In search of ‘a taste of the real Spain’, the TARDIS transports the Doctor, Ace and newly rejoined crewmember Mel not to sizzling Fuerteventura, or the golden sands of the Costa Brava – but to 1938, amid the horrors of the Spanish Civil War. Having fallen in with a rag-tag column of Republican soldiers, the time and space travellers seek shelter from Franco’s bombers in the walled town of Farissa – only to find themselves besieged by dead men returned to life…

I came to this audio drama with no real expectations. The only thought that occurred to me upon seeing the title on the cover was a frivolous one on the potential for future adventures involving models of car manufactured by Ford: Cortina of the Cursed, The Escort of Evil, Sierra of the Cybermen… So I was pleasantly blown away (as opposed to being unpleasantly blown away by one of Franco’s bombers) when I actually started listening to Fiesta of the Damned.
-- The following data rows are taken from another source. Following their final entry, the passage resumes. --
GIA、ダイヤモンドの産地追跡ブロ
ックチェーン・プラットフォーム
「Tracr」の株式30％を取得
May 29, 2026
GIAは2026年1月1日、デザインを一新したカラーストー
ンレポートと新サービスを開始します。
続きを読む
The Seventh Doctor (Sylvester McCoy) is stirringly sombre as he speaks of the tragedy of the Spanish Civil War and the unpleasant fate that awaits the Republican rebels. Perhaps McCoy’s passionate performance was aided by the fact that he actually visited Francoist Spain before the Fascist regime fell in 1975, as he reveals in interviews at the end of Disc Two. Mel (Bonnie Langford) is back to her morally upright self after A Life of Crime, forming an alliance with the rebel commander Juan Romero, who is played to world-weary perfection by Enzo Squillino Jnr. Meanwhile, a slightly more mature Ace (Sophie Aldred) than we’ve had in the last couple of post-Hex releases buddies up with an eager English war correspondent, George Newman (Christopher Hatherall).
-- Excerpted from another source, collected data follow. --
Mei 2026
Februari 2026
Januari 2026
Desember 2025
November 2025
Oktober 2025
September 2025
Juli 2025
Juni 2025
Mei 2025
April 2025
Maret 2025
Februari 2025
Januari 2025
For a while, I thought George was going to turn out to be George Orwell, in a Timelash / Herbert George Wells type revelation. However, a modicum of fact-checking told me that I was wrong – this adventure takes place a year after Orwell had returned to England from the battlefield (Homage to Catalonia, his account of the experience, was published in 1938) and his real name was not Newman but Eric Arthur Blair. Nevertheless, perhaps writer Guy Adams is paying tribute to Orwell, who twice featured a pub called The Newman Arms in his novels – a homage to Homage to Catalonia, anyone?
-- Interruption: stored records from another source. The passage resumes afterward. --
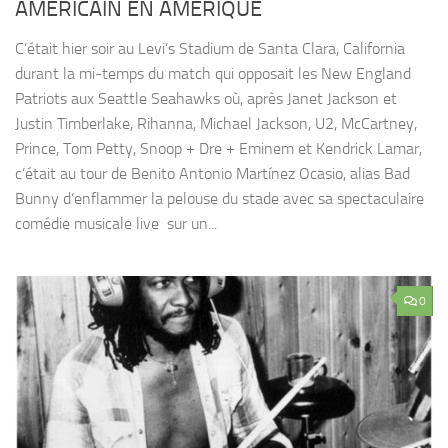
AMÉRICAIN EN AMÉRIQUE
C’était hier soir au Levi’s Stadium de Santa Clara, California
durant la mi-temps du match qui opposait les New England
Patriots aux Seattle Seahawks où, après Janet Jackson et
Justin Timberlake, Rihanna, Michael Jackson, U2, McCartney,
Prince, Tom Petty, Snoop + Dre + Eminem et Kendrick Lamar,
c’était au tour de Benito Antonio Martínez Ocasio, alias Bad
Bunny d’enflammer la pelouse du stade avec sa spectaculaire
comédie musicale live sur un...
0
The opening episode is almost purely historical, before an unearthly threat makes its presence known at the end of the instalment. The increasing prominence of the science-fiction aspects of the story tends to push the civil war setting into the background during the final three episodes, but still allows Fiesta of the Damned to be a moving and surprisingly uplifting experience.